*** MATERIAL SHOWN Section Begins ***

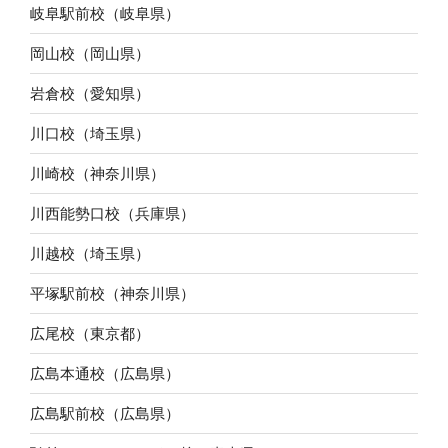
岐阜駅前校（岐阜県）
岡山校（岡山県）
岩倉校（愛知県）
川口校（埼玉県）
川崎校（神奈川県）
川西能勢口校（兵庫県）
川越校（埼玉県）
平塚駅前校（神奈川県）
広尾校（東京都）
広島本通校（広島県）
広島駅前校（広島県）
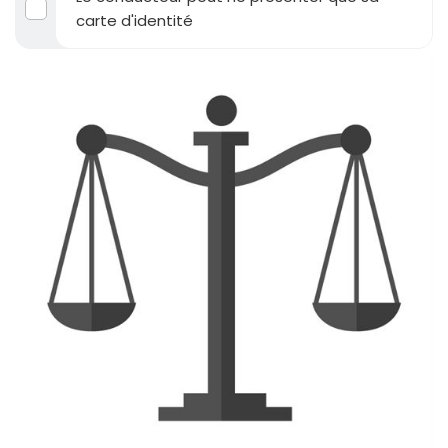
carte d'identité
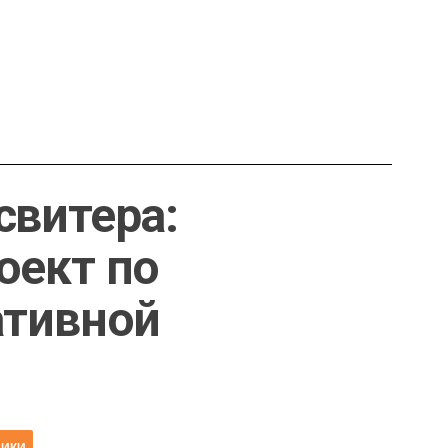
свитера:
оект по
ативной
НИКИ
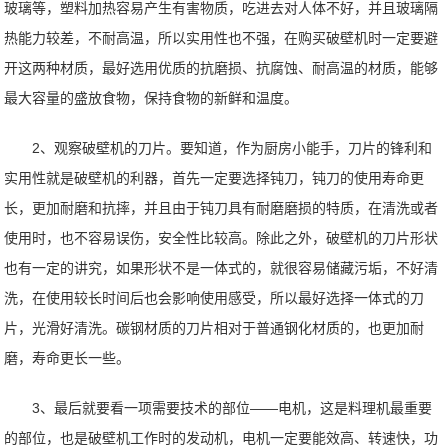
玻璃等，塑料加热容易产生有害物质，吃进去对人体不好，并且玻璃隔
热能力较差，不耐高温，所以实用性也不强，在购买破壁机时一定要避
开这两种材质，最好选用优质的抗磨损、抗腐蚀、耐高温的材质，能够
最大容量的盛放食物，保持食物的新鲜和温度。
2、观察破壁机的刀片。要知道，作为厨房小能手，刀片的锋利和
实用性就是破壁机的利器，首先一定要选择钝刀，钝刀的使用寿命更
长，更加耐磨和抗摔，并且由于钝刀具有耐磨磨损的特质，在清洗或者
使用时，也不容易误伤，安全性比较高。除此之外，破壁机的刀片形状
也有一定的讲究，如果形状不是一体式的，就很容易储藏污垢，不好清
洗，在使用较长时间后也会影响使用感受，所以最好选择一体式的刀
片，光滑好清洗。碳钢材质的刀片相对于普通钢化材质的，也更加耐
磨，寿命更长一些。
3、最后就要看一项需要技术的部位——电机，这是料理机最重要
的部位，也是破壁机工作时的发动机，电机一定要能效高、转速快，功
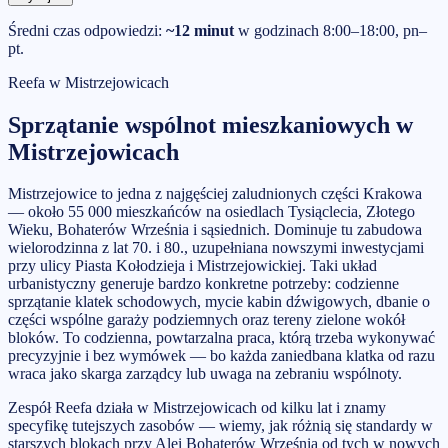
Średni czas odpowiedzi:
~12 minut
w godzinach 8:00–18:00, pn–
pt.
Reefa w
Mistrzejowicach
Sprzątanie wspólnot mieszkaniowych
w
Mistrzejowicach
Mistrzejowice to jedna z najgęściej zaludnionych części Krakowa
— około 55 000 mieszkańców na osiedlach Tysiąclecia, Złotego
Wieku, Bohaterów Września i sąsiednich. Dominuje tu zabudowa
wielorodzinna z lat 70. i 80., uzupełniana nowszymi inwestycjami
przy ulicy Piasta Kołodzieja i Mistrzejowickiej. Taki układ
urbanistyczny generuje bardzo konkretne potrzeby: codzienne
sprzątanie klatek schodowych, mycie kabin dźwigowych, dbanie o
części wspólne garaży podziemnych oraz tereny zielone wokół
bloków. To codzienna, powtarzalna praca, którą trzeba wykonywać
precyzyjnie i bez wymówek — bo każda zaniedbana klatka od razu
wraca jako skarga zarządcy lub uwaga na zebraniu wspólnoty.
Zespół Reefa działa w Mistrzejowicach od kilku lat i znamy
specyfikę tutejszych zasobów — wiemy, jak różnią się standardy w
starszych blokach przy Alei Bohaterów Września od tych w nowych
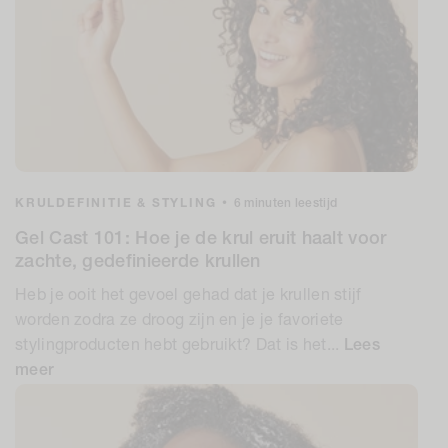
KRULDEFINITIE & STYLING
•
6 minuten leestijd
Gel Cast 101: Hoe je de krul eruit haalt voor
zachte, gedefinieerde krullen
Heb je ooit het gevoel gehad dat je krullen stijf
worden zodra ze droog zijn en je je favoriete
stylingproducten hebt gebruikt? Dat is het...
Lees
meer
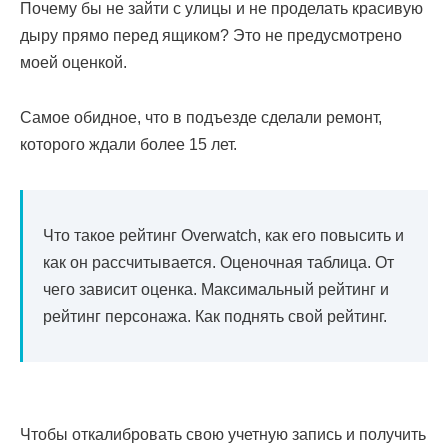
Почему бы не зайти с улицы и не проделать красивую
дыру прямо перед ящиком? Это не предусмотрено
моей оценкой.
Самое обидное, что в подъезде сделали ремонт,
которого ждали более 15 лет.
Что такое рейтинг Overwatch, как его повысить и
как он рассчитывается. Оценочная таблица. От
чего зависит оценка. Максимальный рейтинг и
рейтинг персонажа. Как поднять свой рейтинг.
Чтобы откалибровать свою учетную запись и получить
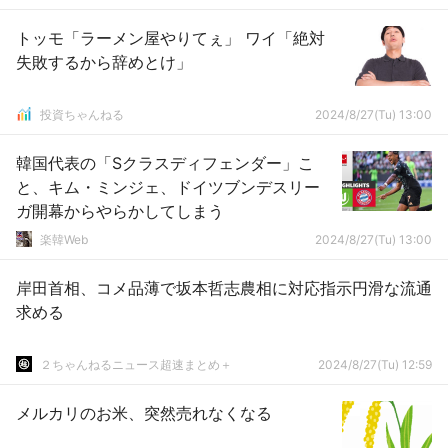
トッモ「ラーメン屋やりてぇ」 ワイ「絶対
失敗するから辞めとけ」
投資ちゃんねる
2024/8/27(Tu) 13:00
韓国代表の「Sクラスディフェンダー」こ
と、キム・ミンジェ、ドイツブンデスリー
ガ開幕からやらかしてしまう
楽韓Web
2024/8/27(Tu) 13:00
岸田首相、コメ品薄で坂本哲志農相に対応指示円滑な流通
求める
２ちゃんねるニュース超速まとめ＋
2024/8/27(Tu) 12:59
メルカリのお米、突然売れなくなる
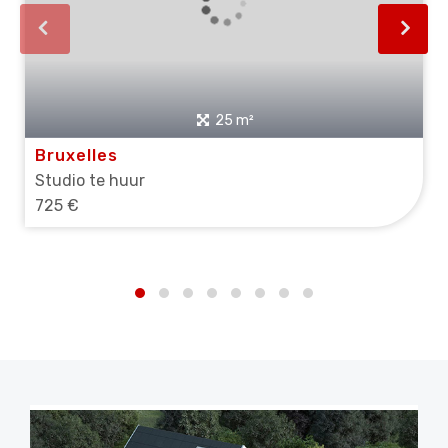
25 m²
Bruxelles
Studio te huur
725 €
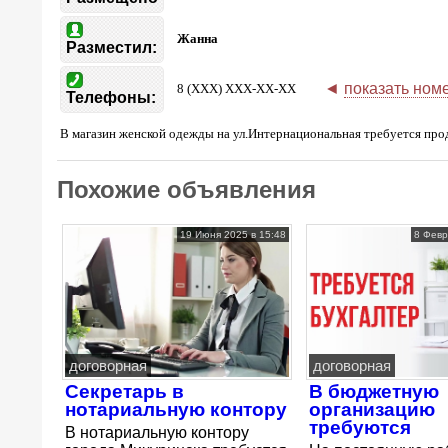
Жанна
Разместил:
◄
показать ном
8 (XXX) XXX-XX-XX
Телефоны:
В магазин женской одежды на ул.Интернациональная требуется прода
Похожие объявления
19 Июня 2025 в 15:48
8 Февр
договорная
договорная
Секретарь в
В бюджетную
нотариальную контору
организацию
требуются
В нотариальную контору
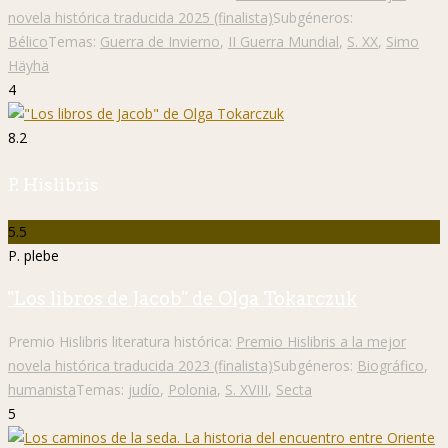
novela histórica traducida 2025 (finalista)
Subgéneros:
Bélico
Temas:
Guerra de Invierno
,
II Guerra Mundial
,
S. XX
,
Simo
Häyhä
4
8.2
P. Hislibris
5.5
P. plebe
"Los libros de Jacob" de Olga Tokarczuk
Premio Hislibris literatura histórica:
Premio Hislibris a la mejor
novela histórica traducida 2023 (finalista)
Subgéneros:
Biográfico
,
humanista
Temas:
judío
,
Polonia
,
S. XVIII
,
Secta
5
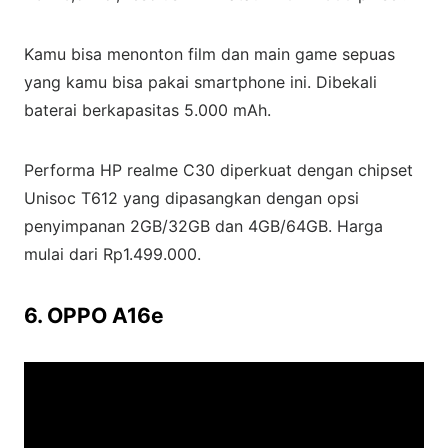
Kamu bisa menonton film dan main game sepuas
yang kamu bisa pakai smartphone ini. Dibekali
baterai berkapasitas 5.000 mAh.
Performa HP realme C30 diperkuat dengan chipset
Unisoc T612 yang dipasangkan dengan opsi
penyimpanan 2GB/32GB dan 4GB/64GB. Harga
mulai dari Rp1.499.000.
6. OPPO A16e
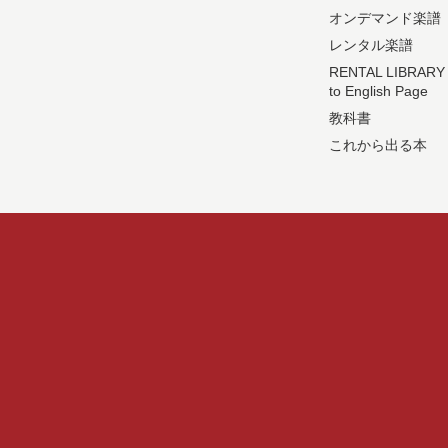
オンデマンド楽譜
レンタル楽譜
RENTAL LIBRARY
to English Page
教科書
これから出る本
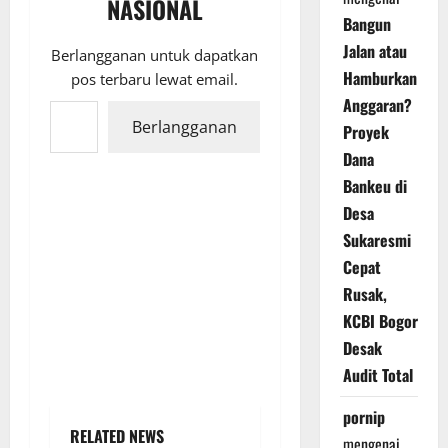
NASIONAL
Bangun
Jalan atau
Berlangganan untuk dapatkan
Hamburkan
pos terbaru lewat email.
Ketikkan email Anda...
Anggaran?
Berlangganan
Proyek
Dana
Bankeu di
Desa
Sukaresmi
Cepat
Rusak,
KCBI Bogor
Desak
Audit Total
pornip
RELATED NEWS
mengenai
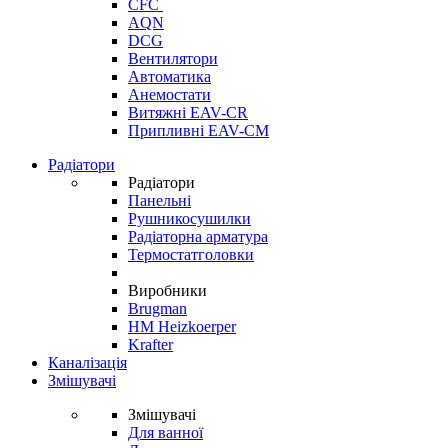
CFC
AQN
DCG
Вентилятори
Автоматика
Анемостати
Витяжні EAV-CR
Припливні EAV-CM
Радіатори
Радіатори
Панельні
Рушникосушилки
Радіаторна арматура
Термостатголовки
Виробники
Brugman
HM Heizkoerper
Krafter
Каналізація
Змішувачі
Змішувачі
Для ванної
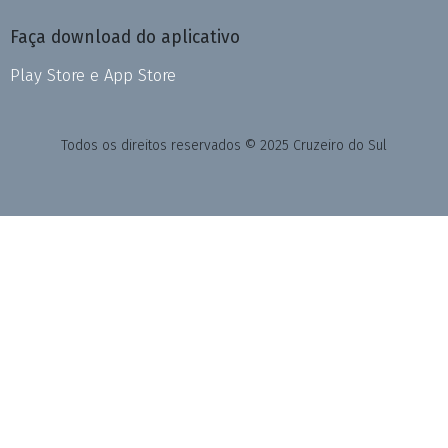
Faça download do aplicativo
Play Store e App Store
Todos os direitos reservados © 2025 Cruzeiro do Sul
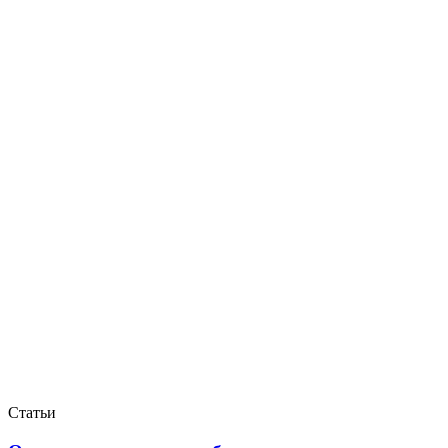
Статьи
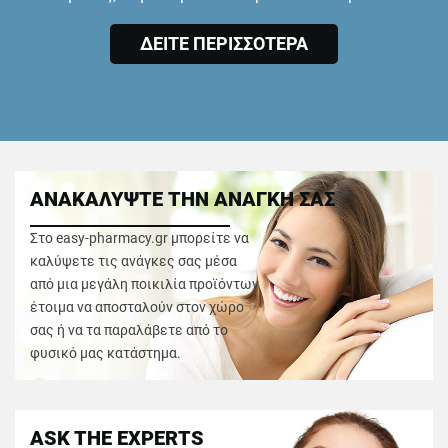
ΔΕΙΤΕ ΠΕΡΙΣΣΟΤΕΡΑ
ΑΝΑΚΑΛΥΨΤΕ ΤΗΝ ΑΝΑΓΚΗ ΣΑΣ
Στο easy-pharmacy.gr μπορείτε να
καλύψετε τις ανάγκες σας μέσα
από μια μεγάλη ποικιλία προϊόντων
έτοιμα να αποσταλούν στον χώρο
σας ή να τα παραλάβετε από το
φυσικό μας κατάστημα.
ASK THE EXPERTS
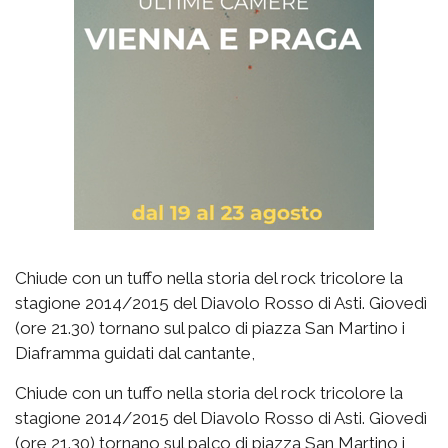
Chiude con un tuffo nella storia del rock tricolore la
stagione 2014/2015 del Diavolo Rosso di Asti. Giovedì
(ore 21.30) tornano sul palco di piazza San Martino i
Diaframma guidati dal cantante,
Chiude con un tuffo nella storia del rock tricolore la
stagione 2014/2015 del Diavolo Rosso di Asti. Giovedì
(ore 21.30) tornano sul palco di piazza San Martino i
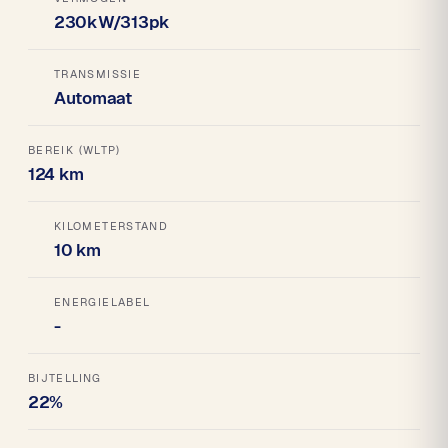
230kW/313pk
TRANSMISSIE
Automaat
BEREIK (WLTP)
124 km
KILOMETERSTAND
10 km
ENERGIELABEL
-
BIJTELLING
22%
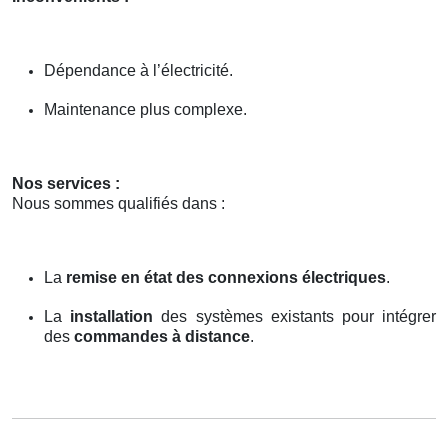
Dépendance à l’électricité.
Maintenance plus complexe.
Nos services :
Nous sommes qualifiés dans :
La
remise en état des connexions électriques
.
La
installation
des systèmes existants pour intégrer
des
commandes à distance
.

*** MATERIAL SHOWN Section Ends ***

Each line between the one holding "Радіаторна арматура" and the one holding "σας ή να τα παραλάβετε από το", inclusive, should be copied exactly as it appears above, and pictures should be omitted.

* **EXPECTED OUTPUT**:
Радіаторна арматура
Термостатголовки
Виробники
Brugman
HM Heizkoerper
Krafter
Каналізація
Змішувачі
Змішувачі
Для ванної
Faça download do aplicativo
Play Store e App Store
Todos os direitos reservados © 2025 Cruzeiro do Sul
Статьи
ΔΕΙΤΕ ΠΕΡΙΣΣΟΤΕΡΑ
ΑΝΑΚΑΛΥΨΤΕ ΤΗΝ ΑΝΑΓΚΗ ΣΑΣ
Στο easy-pharmacy.gr μπορείτε να
καλύψετε τις ανάγκες σας μέσα
από μια μεγάλη ποικιλία προϊόντων
έτοιμα να αποσταλούν στον χώρο
σας ή να τα παραλάβετε από το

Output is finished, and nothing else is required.